TASK INPUT:
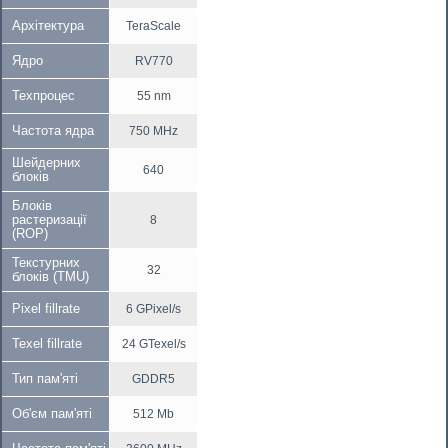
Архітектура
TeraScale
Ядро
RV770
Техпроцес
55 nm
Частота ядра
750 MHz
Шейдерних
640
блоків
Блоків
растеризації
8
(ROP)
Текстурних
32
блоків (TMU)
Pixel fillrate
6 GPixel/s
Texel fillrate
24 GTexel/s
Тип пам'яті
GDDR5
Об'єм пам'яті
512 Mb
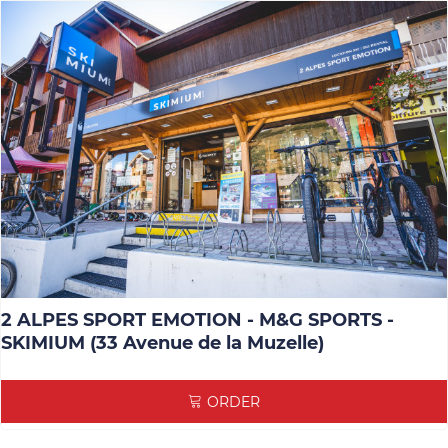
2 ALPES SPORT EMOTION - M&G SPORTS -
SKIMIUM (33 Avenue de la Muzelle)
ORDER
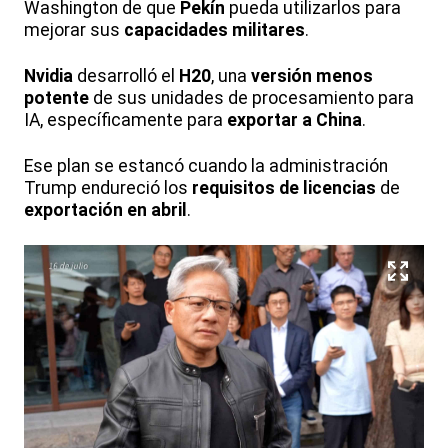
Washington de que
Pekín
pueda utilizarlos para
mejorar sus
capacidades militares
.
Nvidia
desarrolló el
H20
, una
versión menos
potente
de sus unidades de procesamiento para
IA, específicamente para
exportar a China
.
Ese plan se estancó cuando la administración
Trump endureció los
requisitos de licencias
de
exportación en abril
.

* * *

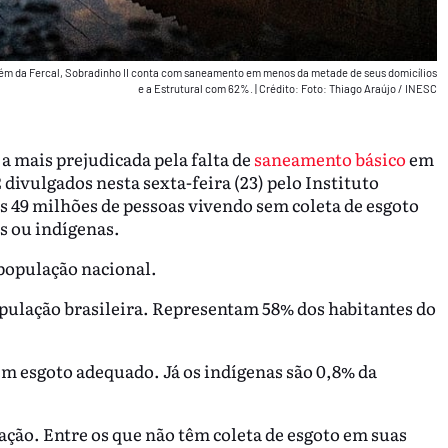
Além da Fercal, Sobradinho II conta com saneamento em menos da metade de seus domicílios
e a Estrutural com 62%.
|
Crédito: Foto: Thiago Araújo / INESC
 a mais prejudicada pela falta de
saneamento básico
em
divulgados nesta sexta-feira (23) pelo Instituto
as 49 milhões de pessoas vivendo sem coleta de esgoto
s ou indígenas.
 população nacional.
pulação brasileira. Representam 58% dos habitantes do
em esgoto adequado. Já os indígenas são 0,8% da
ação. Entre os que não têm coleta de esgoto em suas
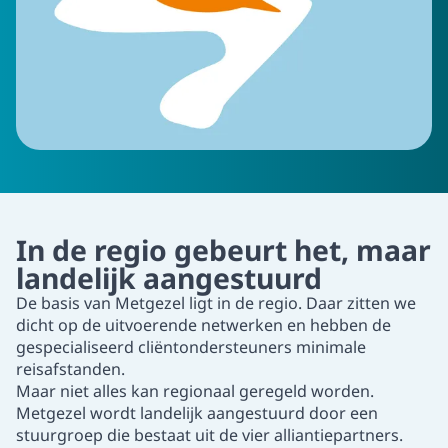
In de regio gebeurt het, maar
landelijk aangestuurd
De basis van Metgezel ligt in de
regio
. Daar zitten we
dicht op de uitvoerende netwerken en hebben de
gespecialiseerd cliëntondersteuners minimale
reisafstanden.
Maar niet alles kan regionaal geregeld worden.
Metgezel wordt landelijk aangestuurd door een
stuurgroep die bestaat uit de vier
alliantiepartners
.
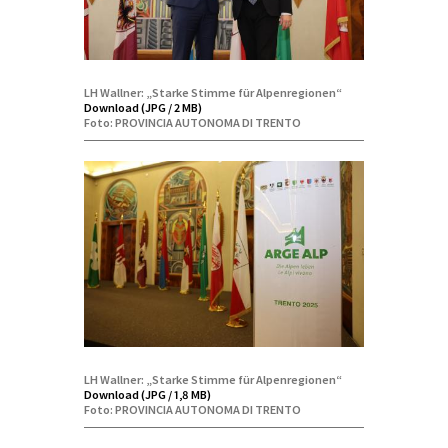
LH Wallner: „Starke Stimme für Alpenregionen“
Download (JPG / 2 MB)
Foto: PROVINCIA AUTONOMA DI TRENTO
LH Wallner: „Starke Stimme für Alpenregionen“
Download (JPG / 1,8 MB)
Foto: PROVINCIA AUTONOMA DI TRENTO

* * *

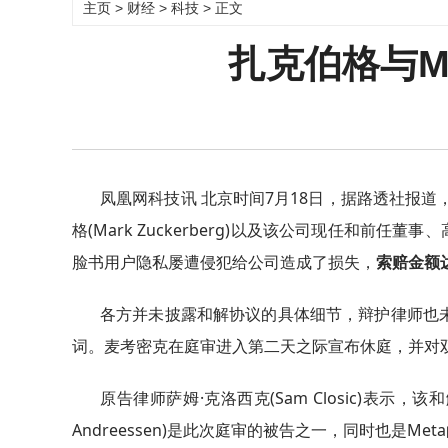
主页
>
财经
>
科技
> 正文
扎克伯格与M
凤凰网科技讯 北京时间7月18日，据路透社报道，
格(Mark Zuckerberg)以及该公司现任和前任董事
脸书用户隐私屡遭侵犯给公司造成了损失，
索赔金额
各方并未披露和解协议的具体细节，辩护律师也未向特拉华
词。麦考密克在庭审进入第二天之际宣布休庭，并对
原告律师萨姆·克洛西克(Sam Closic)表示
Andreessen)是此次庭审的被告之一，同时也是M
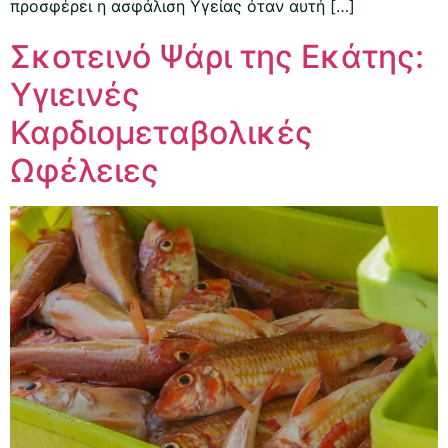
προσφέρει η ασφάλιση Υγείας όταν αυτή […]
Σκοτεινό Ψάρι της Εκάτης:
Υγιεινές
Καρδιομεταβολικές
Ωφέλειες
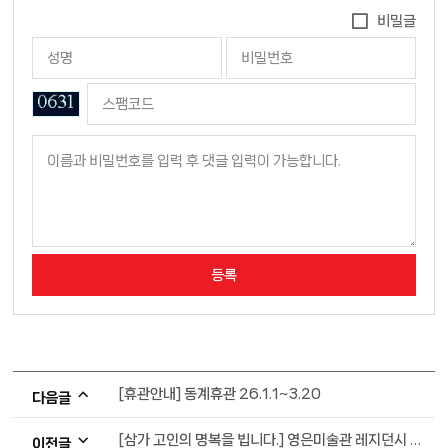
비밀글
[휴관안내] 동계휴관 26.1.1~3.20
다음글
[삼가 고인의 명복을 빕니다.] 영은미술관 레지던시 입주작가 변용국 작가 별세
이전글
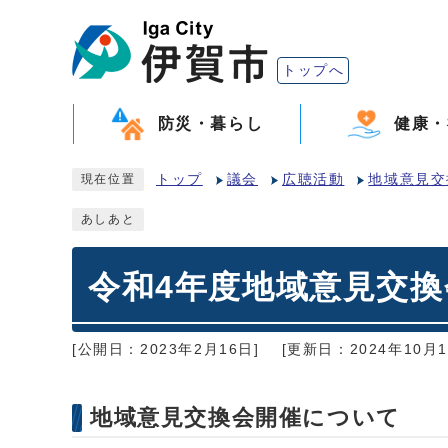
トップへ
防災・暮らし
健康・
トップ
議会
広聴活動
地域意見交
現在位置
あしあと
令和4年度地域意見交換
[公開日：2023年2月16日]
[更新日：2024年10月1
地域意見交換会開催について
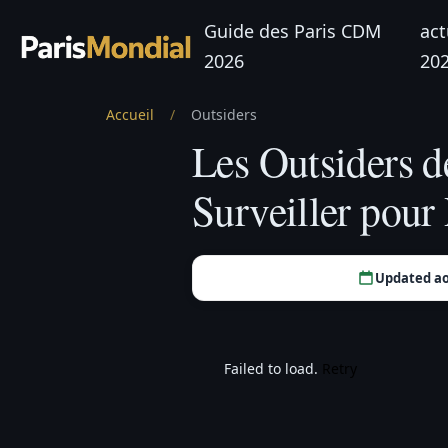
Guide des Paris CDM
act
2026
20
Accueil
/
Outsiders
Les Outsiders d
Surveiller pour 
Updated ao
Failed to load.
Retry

AIM OF THE EXERCISE: For this listing, copy out every line that includes the word "menos".

TASK OUTPUT:
versión menos
Além da Fercal, Sobradinho II conta com saneamento em menos da metade de seus domicílios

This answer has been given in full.